The Baer - Inaba - Jonnsson - Monk coordinatization theorem gives the non-commutative
analogue of direct products of finite chains (Łukasiewicz propositional logics);
for this one uses not the usual formulation of the theorem
(which coordinatizes primary lattices with modules over a artinian ring where
one-sided ideals are two-sided and form a chain), but a reformulation that gives
a true equivalence between the lattice (of submodules of the module) and the ring
(of endomorphisms of the module); this way one has a true analogue of the (dual)
equivalence between commutative C^*-algebras and compact Hausdorff spaces
(or better, their lattice of open sets).



One has a common generalization of the two cases above: equivalence between lattices of
subobjects and rings of endomorphisms for finitely presented modules
(of geometric dimension at least 3) over a "auxiliary" ring which is WQF
(weakly quasi Frobenius, a.k.a. IF, injectives are flat).
The categories of finitely presented modules over such auxiliary
rings are exactly (up to equivalence) the abelian categories with an object which is
injective, projective and finitely generates and finitely cogenerates every object.



The ultimate generalization is G.Hutchinson's coordinatization theorem,
a correspondence between arbitrary abelian categories and
modular lattices with 0 where each element can be doubled
and intervals are projective (in lattice theory, sense i.e. the classical projective
geometry meaning) to initial intervals. When one looks at this theorem together
with the Freyd - Mitchell embedding theorem, one has that three languages are fully
adequate and equivalent ways to do linear algebra:
(1) the usual language of sums and products (modules over associative rings);
(2) the language of category theory (abelian categories);
(3) the old fashioned language of synthetic geometry of incidence (joins and meets in
suitable modular lattices).



In these equivalences, the lattices are the (pointless, noncommutative) spaces,
and the rings are the rings of coordinates or functions over the space (I am not
considering the distinction between equivalences and dual equivalences because
I am more interested in structures, with their unique concept of isomorphism attached,
rather than more general morphisms, which depend upon the particular way to define a
structure. But the complementarity between the structural and categorical views,
where neither subsumes the other, is another long theme).
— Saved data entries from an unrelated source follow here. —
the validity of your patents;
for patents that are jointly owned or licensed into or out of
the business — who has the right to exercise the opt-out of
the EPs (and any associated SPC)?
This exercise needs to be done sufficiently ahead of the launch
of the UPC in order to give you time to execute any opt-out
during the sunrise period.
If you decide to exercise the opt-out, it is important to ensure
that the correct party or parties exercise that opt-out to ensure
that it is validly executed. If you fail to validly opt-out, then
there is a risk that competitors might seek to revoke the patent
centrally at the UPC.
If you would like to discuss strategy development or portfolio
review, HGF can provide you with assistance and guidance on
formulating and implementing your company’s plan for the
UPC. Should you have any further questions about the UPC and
Since all these ideas have their origin in von Neumann works about continuous geometries
and rings of operators, I now explain the relation with operator algebras.



First note that the usual definition of pointless topological space as complete
Heyting algebra is not a true generalization of the "topological space" concept:
they are a true generalization of sober spaces,
but to generalize topological spaces one must consider pairs: a complete boolean
algebra (which in the atomic case is the same thing as a set) with a complete
Heyting subalgebra (the lattice of open sets). To obtain the non-commutative
analogue, complete boolean algebras are generalized to meet-continuous geometries,
and algebras of measurable sets are replaced with suitable structures (projection
ortholattices of von Neumann algebras) which are embedded in the meet-continuous
geometries in the same way as a right nonsingular ring is embedded in its maximal
ring of right fractions (a regular right self-injective ring).



A meet continuous geometry is a complete lattice which is modular, complemented
and meet distubutes over increasing joins (not arbitray joins, like Heyting algebras).
These structures were introduced by von Neumann and Halperin in 1939; they are a common
generalization of (possibly reducible) continuous geometries (the subcase where
join distrubutes over decreasing meets) and (possibly reducible and infinite dimensional)
projective geometries (the atomic subcase). For them one has a dimension and decomposition
theory much like the one for continuous geometries and rings of operators (the theory of
S.Maeda, in its last version of 1961, is sufficient; one does not need the 2003 theory
by Wehrung and Goodearl). One can define the components of various types, in particular
I_1 (the boolean component, i.e. classical logic), the I_2 component (the 2-distibutive
component i.e. subdirect product of projective lines; physically these are "spin
factors" and quantum-logically it is the non-classical component which nonetheless has
non-contextual hidden variables), the I_3 nonarguesian component (subdirect product
of projective nonarguesian planes i.e. irreducible projective geometries that cannot
be embedded in larger irreducible projective geometries; quantum-logically this means
that interacion with other components is only possible classically, without superposition).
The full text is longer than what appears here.